İbn Sina en iyi Cabir b. Hayyan tarafından temsil edilen el-
Kîmyâ modeli ile parçacıkçı modelleri dışlayarak, mıknatıssal
çekimin de dahil olduğu istisnai özellikler alanını doğa
merkezli teori içerisinde açıklamanın bir yolunu bulmuştur.
Duyulur suretlere dayalı doğa merkezli teoriden akledilir suretlere
dayalı bir doğa merkezli teoriye geçişi ifade eden bu
yol, İbn Sina tarafından “iki fazlalık” ve “iki anlam” teorisi
adını verebileceğimiz, Yeni-Çağ doğa felsefelerinin ortaya
çıkışına değin doğa merkezli modelin yeterlilik ve meşruiyetini
muhafaza rolü üstlenen, bütünleşik bir teori ile döşenmiştir.
“İki fazlalık” teorisi fiziksel altyapılar seviyesinden
gözlemlenebilir aşikar özellikler alanına veya gerçek varlık
seviyesine çıkışı açıklamayı hedeflerken, “iki anlam teorisi”
ise gözlemlenebilir aşikar özellikler veya gerçek varlık alanından
fiziksel altyapılara doğru gidişin rasyonalitesini inşa
etmeyi hedefler. “İki fazlalık” teorisindeki ilk fazlalık fiziksel
olup fiziksel karışımlar ertesinde ortaya çıkan doğal istidatları
ifade ederken, ikinci fazlalık ise metafiziksel olup yarıvarlık
durumundaki istidatları bilfiil hale getiren ilahi varlık
feyzini ifade eder. “İki anlam” teorisindeki birinci anlam
fiziksel olup duyulur suretleri ifade ederken, ikinci anlam
metafiziksel olup duyulur suretler ve özelliklerin altında yatan
gözlemlenemez akledilir ilkeyi ifade eder. Gözlemlenebilir
özelliklerin gözlemlenemez ilkelere atıfla açıklanmasını
öneren ve akledilir suretlerle duyulur suretler arasındaki bir
ayrıma dayanan “iki anlam teorisi” sadece havâss alanını
doğallaştırarak normal özelliklerle eşitleme sonucu vermemiş,
İbn Sina’nın varlık-mahiyet ayrımının metafizikte üstlendiği
role benzer bir işlevi fizikte ifa etmiştir.

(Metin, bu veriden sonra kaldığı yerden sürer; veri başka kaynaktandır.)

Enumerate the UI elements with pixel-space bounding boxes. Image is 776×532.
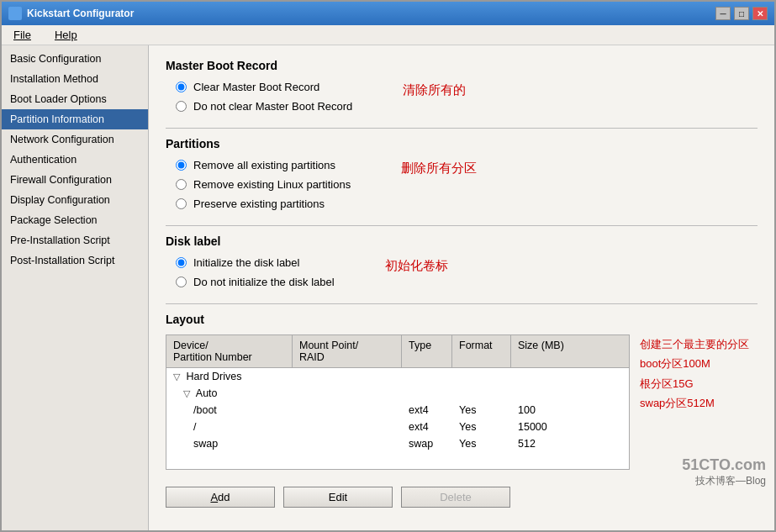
root-device: / bbox=[166, 419, 293, 435]
swap-format: Yes bbox=[452, 435, 511, 452]
boot-size: 100 bbox=[511, 402, 578, 419]
mbr-annotation: 清除所有的 bbox=[403, 82, 466, 98]
auto-label: Auto bbox=[196, 387, 218, 399]
chevron-down-icon: ▽ bbox=[173, 371, 180, 382]
mbr-title: Master Boot Record bbox=[166, 59, 758, 72]
file-menu-label: File bbox=[13, 29, 31, 41]
sidebar-item-post-install[interactable]: Post-Installation Script bbox=[2, 250, 148, 271]
sidebar-item-installation-method[interactable]: Installation Method bbox=[2, 69, 148, 89]
maximize-button[interactable]: □ bbox=[734, 7, 749, 20]
layout-table-wrapper: Device/ Partition Number Mount Point/ RA… bbox=[166, 334, 630, 470]
swap-mount bbox=[293, 441, 402, 446]
window-title: Kickstart Configurator bbox=[27, 8, 134, 19]
col-mount-line2: RAID bbox=[299, 351, 325, 363]
file-menu[interactable]: File bbox=[8, 27, 36, 43]
disk-label-option1-radio[interactable] bbox=[176, 257, 187, 268]
mbr-option2-radio[interactable] bbox=[176, 101, 187, 112]
mbr-option1-radio[interactable] bbox=[176, 82, 187, 92]
disk-label-option2-label: Do not initialize the disk label bbox=[193, 276, 335, 288]
auto-cell: ▽ Auto bbox=[166, 385, 293, 402]
swap-device: swap bbox=[166, 435, 293, 452]
partitions-option3-radio[interactable] bbox=[176, 198, 187, 209]
swap-size: 512 bbox=[511, 435, 578, 452]
close-button[interactable]: ✕ bbox=[752, 7, 768, 20]
partitions-radio-group: Remove all existing partitions Remove ex… bbox=[176, 159, 351, 210]
partitions-option1-radio[interactable] bbox=[176, 160, 187, 171]
table-annotation-line3: 根分区15G bbox=[640, 374, 758, 393]
boot-device: /boot bbox=[166, 402, 293, 419]
partitions-option2-row[interactable]: Remove existing Linux partitions bbox=[176, 178, 351, 191]
col-device-line2: Partition Number bbox=[173, 351, 252, 363]
watermark-blog-suffix: Blog bbox=[746, 475, 766, 487]
col-device-line1: Device/ bbox=[173, 340, 209, 351]
divider-3 bbox=[166, 303, 758, 304]
partitions-title: Partitions bbox=[166, 137, 758, 150]
sidebar: Basic Configuration Installation Method … bbox=[2, 45, 149, 530]
sidebar-item-partition-info[interactable]: Partition Information bbox=[2, 109, 148, 129]
table-header: Device/ Partition Number Mount Point/ RA… bbox=[166, 335, 629, 368]
content-area: Master Boot Record Clear Master Boot Rec… bbox=[149, 45, 774, 530]
table-annotation-line2: boot分区100M bbox=[640, 354, 758, 373]
partitions-option2-radio[interactable] bbox=[176, 179, 187, 190]
table-row[interactable]: swap swap Yes 512 bbox=[166, 435, 629, 452]
table-row[interactable]: / ext4 Yes 15000 bbox=[166, 419, 629, 435]
sidebar-item-firewall-config[interactable]: Firewall Configuration bbox=[2, 170, 148, 190]
title-bar: Kickstart Configurator ─ □ ✕ bbox=[2, 2, 774, 25]
main-window: Kickstart Configurator ─ □ ✕ File Help B… bbox=[0, 0, 776, 532]
col-size-header: Size (MB) bbox=[511, 335, 578, 367]
tree-row-hard-drives: ▽ Hard Drives bbox=[166, 368, 629, 385]
root-format: Yes bbox=[452, 419, 511, 435]
root-mount bbox=[293, 424, 402, 429]
sidebar-item-basic[interactable]: Basic Configuration bbox=[2, 49, 148, 69]
boot-type: ext4 bbox=[402, 402, 452, 419]
root-size: 15000 bbox=[511, 419, 578, 435]
disk-label-option2-row[interactable]: Do not initialize the disk label bbox=[176, 276, 335, 288]
menu-bar: File Help bbox=[2, 25, 774, 45]
help-menu[interactable]: Help bbox=[50, 27, 82, 43]
watermark: 51CTO.com 技术博客—Blog bbox=[682, 456, 766, 488]
sidebar-item-boot-loader[interactable]: Boot Loader Options bbox=[2, 89, 148, 109]
partitions-option1-label: Remove all existing partitions bbox=[193, 159, 335, 171]
divider-1 bbox=[166, 128, 758, 129]
tree-row-auto: ▽ Auto bbox=[166, 385, 629, 402]
title-controls: ─ □ ✕ bbox=[715, 7, 768, 20]
sidebar-item-package-selection[interactable]: Package Selection bbox=[2, 210, 148, 230]
title-bar-left: Kickstart Configurator bbox=[8, 7, 134, 20]
col-device-header: Device/ Partition Number bbox=[166, 335, 293, 367]
root-type: ext4 bbox=[402, 419, 452, 435]
main-content: Basic Configuration Installation Method … bbox=[2, 45, 774, 530]
disk-label-radio-group: Initialize the disk label Do not initial… bbox=[176, 256, 335, 288]
sidebar-item-network-config[interactable]: Network Configuration bbox=[2, 129, 148, 150]
mbr-option1-row[interactable]: Clear Master Boot Record bbox=[176, 81, 352, 93]
divider-2 bbox=[166, 225, 758, 226]
partitions-option1-row[interactable]: Remove all existing partitions bbox=[176, 159, 351, 171]
hard-drives-label: Hard Drives bbox=[186, 371, 241, 382]
edit-button-label: Edit bbox=[329, 491, 347, 503]
table-annotation-line1: 创建三个最主要的分区 bbox=[640, 334, 758, 354]
mbr-option1-label: Clear Master Boot Record bbox=[193, 81, 319, 93]
mbr-radio-group: Clear Master Boot Record Do not clear Ma… bbox=[176, 81, 352, 113]
mbr-option2-row[interactable]: Do not clear Master Boot Record bbox=[176, 100, 352, 113]
mbr-option2-label: Do not clear Master Boot Record bbox=[193, 100, 352, 113]
disk-label-option2-radio[interactable] bbox=[176, 277, 187, 287]
swap-type: swap bbox=[402, 435, 452, 452]
table-row[interactable]: /boot ext4 Yes 100 bbox=[166, 402, 629, 419]
sidebar-item-pre-install[interactable]: Pre-Installation Script bbox=[2, 230, 148, 250]
hard-drives-cell: ▽ Hard Drives bbox=[166, 368, 293, 385]
delete-button-label: Delete bbox=[440, 491, 472, 503]
table-annotation-line4: swap分区512M bbox=[640, 393, 758, 413]
disk-label-option1-row[interactable]: Initialize the disk label bbox=[176, 256, 335, 269]
partitions-option3-row[interactable]: Preserve existing partitions bbox=[176, 198, 351, 210]
edit-button[interactable]: Edit bbox=[283, 487, 393, 508]
sidebar-item-authentication[interactable]: Authentication bbox=[2, 150, 148, 170]
partitions-section: Partitions Remove all existing partition… bbox=[166, 137, 758, 210]
delete-button[interactable]: Delete bbox=[401, 487, 510, 508]
layout-buttons: Add Edit Delete bbox=[166, 480, 758, 511]
help-menu-label: Help bbox=[55, 29, 77, 41]
sidebar-item-display-config[interactable]: Display Configuration bbox=[2, 190, 148, 210]
add-button[interactable]: Add bbox=[166, 487, 275, 508]
col-mount-line1: Mount Point/ bbox=[299, 340, 358, 351]
table-annotation-block: 创建三个最主要的分区 boot分区100M 根分区15G swap分区512M bbox=[640, 334, 758, 413]
col-mount-header: Mount Point/ RAID bbox=[293, 335, 402, 367]
minimize-button[interactable]: ─ bbox=[715, 7, 731, 20]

Bu makalede
mıknatıssal çekim özelliği örneğinde, havâss alanının parçacıkçı
ve nitelikçi fizik teoriler içerisinde nasıl rasyonalize
edilmeye çalışıldığı ve nihayetinde ne tür bir bilinemezlik
sahası yarattığı ele alındıktan sonra, İbn Sina’nın yeni doğa
felsefesinin bu gariplikler alanını hangi teoriler aracılığıyla
doğallaştırdığı ve kendisini hangi yollarla duyulur niteliklere
dayalı fizik teorinin yerine ikame ettiği ele alınmaktadır.